If yes then is she entitled to get the maintenance?
b. Whether the son of the petitioner can get the maintenance under the Act 2005?
Citation Details : Shikharani vs. Hitendra Chudasma (27.02.2020 - MPHC): MANU/MP/0517/2020
Summary Judgment :

Facts: Petitioner/applicant has preferred an application under Section 12 of Act, 2005 stating that her marriage was solemnized with the respondent/non-applicant on 13.04.2011 according to Hindu rites and rituals and they have been blessed with one male child namely Ayush Kumar. The respondent and his family members maltreated the petitioner and they demanded one Maruti Car, one gold Chain and Rs. 7,00,000/- as dowry. She further contended that the respondent has blamed on her character and committed sexual assault with her. The respondent has not fulfilled basic need of the petitioner. Her son-Ayush is studying and she has no source of income to take care of him properly.
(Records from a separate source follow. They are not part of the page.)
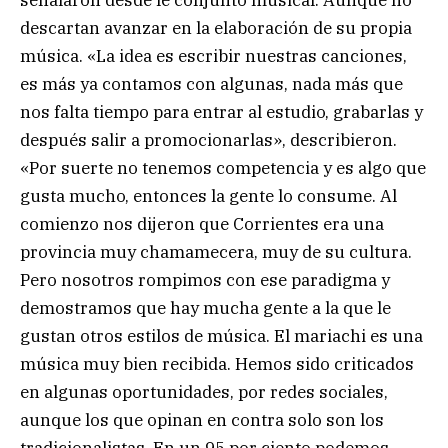
señalaron desde le conjunto musical. Aunque no
descartan avanzar en la elaboración de su propia
música. «La idea es escribir nuestras canciones,
es más ya contamos con algunas, nada más que
nos falta tiempo para entrar al estudio, grabarlas y
después salir a promocionarlas», describieron.
«Por suerte no tenemos competencia y es algo que
gusta mucho, entonces la gente lo consume. Al
comienzo nos dijeron que Corrientes era una
provincia muy chamamecera, muy de su cultura.
Pero nosotros rompimos con ese paradigma y
demostramos que hay mucha gente a la que le
gustan otros estilos de música. El mariachi es una
música muy bien recibida. Hemos sido criticados
en algunas oportunidades, por redes sociales,
aunque los que opinan en contra solo son los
She further stated that the respondent restricted her to go out from the house, moreover, without taking her consent, the respondent had sold her stridhan and other valuable article. She further alleged that the respondent tried to throw her son from the terrace. She also prays to give interim compensation under the act. On reply, the respondent stated that the petitioner has filed a false case against him and the facts narrated by her are concocted. The petitioner had suppressed the fact that she was already married with one Dhananjay Mandal and she is having two daughter to him. When this fact came to knowledge of the respondent, the petitioner started quarrel with him. He further stated that the petitioner demanded Rs. 4,00,000/- and threatened him to falsely implicate in the case. The family members of the respondent were not involved in the case in any manner even then the petitioner has also implicated them. He stated about his income saying that he is under suspension period whereas the petitioner is earning Rs. 20,000/- to 25,000/- from her beauty parlour work. After evaluating the evidence available in the case, the learned JMFC found that the respondent committed domestic violence with the petitioner and her son. The JMFC has directed the respondent to pay the maintenance and compensation amount as aforesaid.
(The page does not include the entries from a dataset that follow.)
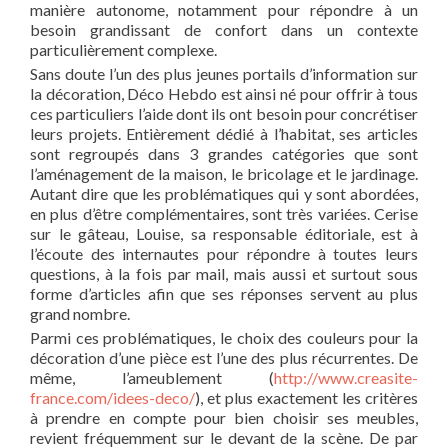
manière autonome, notamment pour répondre à un
besoin grandissant de confort dans un contexte
particulièrement complexe.
Sans doute l’un des plus jeunes portails d’information sur
la décoration, Déco Hebdo est ainsi né pour offrir à tous
ces particuliers l’aide dont ils ont besoin pour concrétiser
leurs projets. Entièrement dédié à l’habitat, ses articles
sont regroupés dans 3 grandes catégories que sont
l’aménagement de la maison, le bricolage et le jardinage.
Autant dire que les problématiques qui y sont abordées,
en plus d’être complémentaires, sont très variées. Cerise
sur le gâteau, Louise, sa responsable éditoriale, est à
l’écoute des internautes pour répondre à toutes leurs
questions, à la fois par mail, mais aussi et surtout sous
forme d’articles afin que ses réponses servent au plus
grand nombre.
Parmi ces problématiques, le choix des couleurs pour la
décoration d’une pièce est l’une des plus récurrentes. De
même, l’ameublement (
http://www.creasite-
france.com/idees-deco/
), et plus exactement les critères
à prendre en compte pour bien choisir ses meubles,
revient fréquemment sur le devant de la scène. De par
Being aggrieved by the order passed by learned JMFC, both the parties have approached the Appellate Court by filing the appeals. By the impugned order, the learned ASJ has allowed the appeal filed by the respondent and dismissed the another which was filed by the petitioner.

Held: a. Undisputedly, the petitioner was residing in the shared household of the respondent and by their co-habitation, she had born a child. In view of the pronouncement of the Hon'ble Apex Court in the case of Lalita Toppo and Indra Sharma, prima-facie, her relation with the respondent is not appeared like a marriage but not less than marriage, thus, she is entitled to get the relief under DV Act 2005. After considering all the evidence available on the record, I am persuaded with the findings of the learned JMFC that the petitioner has sufficient reason to live separate with the respondent as well as looking to the other circumstance of the case, I am of the opinion that the learned JMFC has rightly decided that the act of the respondent, not providing maintenance and other basic need like medical facility etc. would comes under the purview of domestic violence, thus she is entitled to get the maintenance.
b. So far as maintenance to the child of the petitioner is concerned, there is specific provision of Section 20 under the Act 2005 therein while disposing of an application under Section 12(1), the Magistrate may direct the respondent to pay monitory relief to meet the expenses incurred and losses suffered by the aggrieved person and any child of the aggrieved person as a result of the domestic violence. Consequently, the judgment passed by learned JMFC dated 02.11.2017 in Criminal Case No. 3200024/2012 is hereby by restored. Accordingly, this petition is hereby allowed. The respondent is directed to pay the maintenance amount as awarded by the learned JMFC vide order dated 02.11.2017 without making any fault. He shall also pay the arrears, if any, within a period of 6 months.